RECORD SET
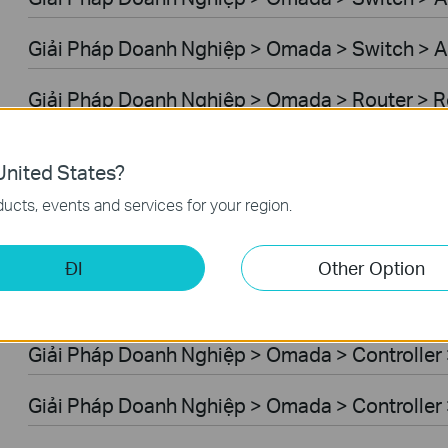
Giải Pháp Doanh Nghiệp > Omada > Switch > A
Giải Pháp Doanh Nghiệp > Omada > Router > R
Giải Pháp Doanh Nghiệp > Omada > Router > W
nited States?
Giải Pháp Doanh Nghiệp > Omada > Router > 4
ucts, events and services for your region.
Giải Pháp Doanh Nghiệp > Omada > Router > I
ĐI
Other Option
Giải Pháp Doanh Nghiệp > Omada > Controller
Giải Pháp Doanh Nghiệp > Omada > Controller
Giải Pháp Doanh Nghiệp > Omada > Controlle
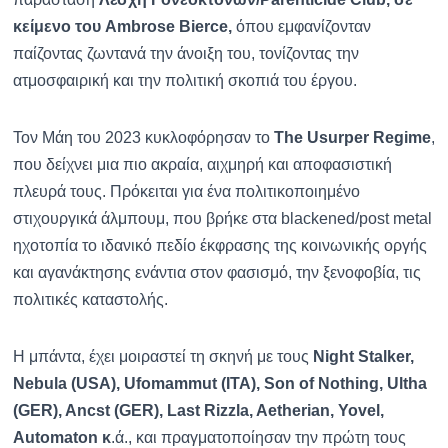
κείμενο του Ambrose Bierce,
όπου εμφανίζονταν
παίζοντας ζωντανά την άνοιξη του, τονίζοντας την
ατμοσφαιρική και την πολιτική σκοπιά του έργου.
Τον Μάη του 2023 κυκλοφόρησαν το
The Usurper Regime
,
που δείχνει μια πιο ακραία, αιχμηρή και αποφασιστική
πλευρά τους. Πρόκειται για ένα πολιτικοποιημένο
στιχουργικά άλμπουμ, που βρήκε στα blackened/post metal
ηχοτοπία το ιδανικό πεδίο έκφρασης της κοινωνικής οργής
και αγανάκτησης ενάντια στον φασισμό, την ξενοφοβία, τις
πολιτικές καταστολής.
Η μπάντα, έχει μοιραστεί τη σκηνή με τους
Night Stalker,
Nebula (USA), Ufomammut (ITA), Son of Nothing, Ultha
(GER), Ancst (GER), Last Rizzla, Aetherian, Yovel,
Automaton κ
.ά., και πραγματοποίησαν την πρώτη τους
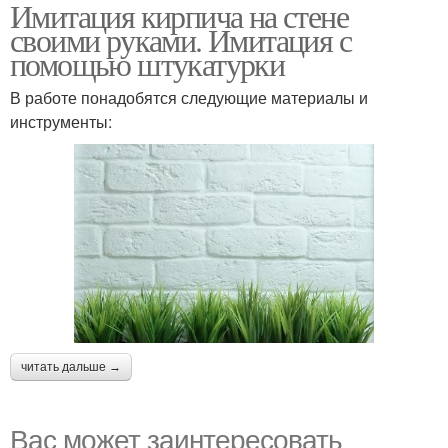
Имитация кирпича на стене
своими руками. Имитация с
помощью штукатурки
В работе понадобятся следующие материалы и
инструменты:
читать дальше →
Вас может заинтересовать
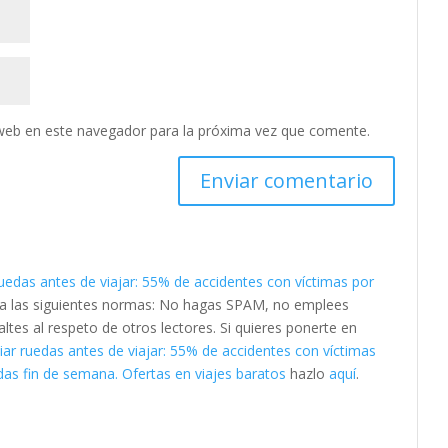
web en este navegador para la próxima vez que comente.
uedas antes de viajar: 55% de accidentes con víctimas por
ta las siguientes normas: No hagas SPAM, no emplees
ltes al respeto de otros lectores. Si quieres ponerte en
ar ruedas antes de viajar: 55% de accidentes con víctimas
as fin de semana. Ofertas en viajes baratos
hazlo
aquí
.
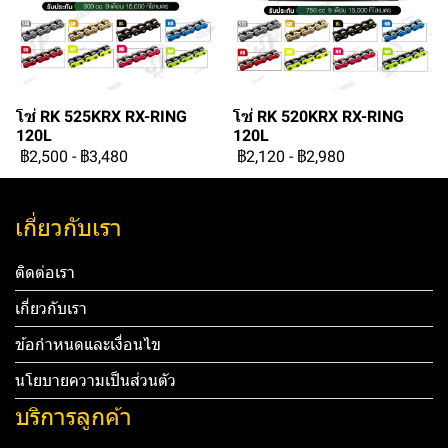
โซ่ RK 525KRX RX-RING
โซ่ RK 520KRX RX-RING
120L
120L
฿2,500
-
฿3,480
฿2,120
-
฿2,980
เกี่ยวกับเรา
ติดต่อเรา
เกี่ยวกับเรา
ข้อกำหนดและเงื่อนไข
นโยบายความเป็นส่วนตัว
บริการลูกค้า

PROBLEM DETAILS
Repeat all the records above exactly, leaving out any pictures.

WRITTEN ANSWER
Giải Pháp Doanh Nghiệp > Omada > Switch > A
Giải Pháp Doanh Nghiệp > Omada > Router > R
Giải Pháp Doanh Nghiệp > Omada > Router > W
nited States?
Giải Pháp Doanh Nghiệp > Omada > Router > 4
ucts, events and services for your region.
Giải Pháp Doanh Nghiệp > Omada > Router > I
ĐI
Other Option
Giải Pháp Doanh Nghiệp > Omada > Controller
Giải Pháp Doanh Nghiệp > Omada > Controller
Giải Pháp Doanh Nghiệp > Omada > Controlle
κείμενο του Ambrose Bierce,
όπου εμφανίζονταν
παίζοντας ζωντανά την άνοιξη του, τονίζοντας την
ατμοσφαιρική και την πολιτική σκοπιά του έργου.
Τον Μάη του 2023 κυκλοφόρησαν το
The Usurper Regime
,
που δείχνει μια πιο ακραία, αιχμηρή και αποφασιστική
πλευρά τους. Πρόκειται για ένα πολιτικοποιημένο
στιχουργικά άλμπουμ, που βρήκε στα blackened/post metal
ηχοτοπία το ιδανικό πεδίο έκφρασης της κοινωνικής οργής
και αγανάκτησης ενάντια στον φασισμό, την ξενοφοβία, τις
πολιτικές καταστολής.
Η μπάντα, έχει μοιραστεί τη σκηνή με τους
Night Stalker,
Nebula (USA), Ufomammut (ITA), Son of Nothing, Ultha
(GER), Ancst (GER), Last Rizzla, Aetherian, Yovel,
Automaton κ
.ά., και πραγματοποίησαν την πρώτη τους
Имитация кирпича на стене
своими руками. Имитация с
помощью штукатурки
В работе понадобятся следующие материалы и
инструменты:
читать дальше →
Вас может заинтересовать
web en este navegador para la próxima vez que comente.
uedas antes de viajar: 55% de accidentes con víctimas por
ta las siguientes normas: No hagas SPAM, no emplees
ltes al respeto de otros lectores. Si quieres ponerte en
ar ruedas antes de viajar: 55% de accidentes con víctimas
as fin de semana. Ofertas en viajes baratos
hazlo
aquí
.
โซ่ RK 525KRX RX-RING
โซ่ RK 520KRX RX-RING
120L
120L
฿2,500
-
฿3,480
฿2,120
-
฿2,980
เกี่ยวกับเรา
ติดต่อเรา
เกี่ยวกับเรา
ข้อกำหนดและเงื่อนไข
นโยบายความเป็นส่วนตัว
บริการลูกค้า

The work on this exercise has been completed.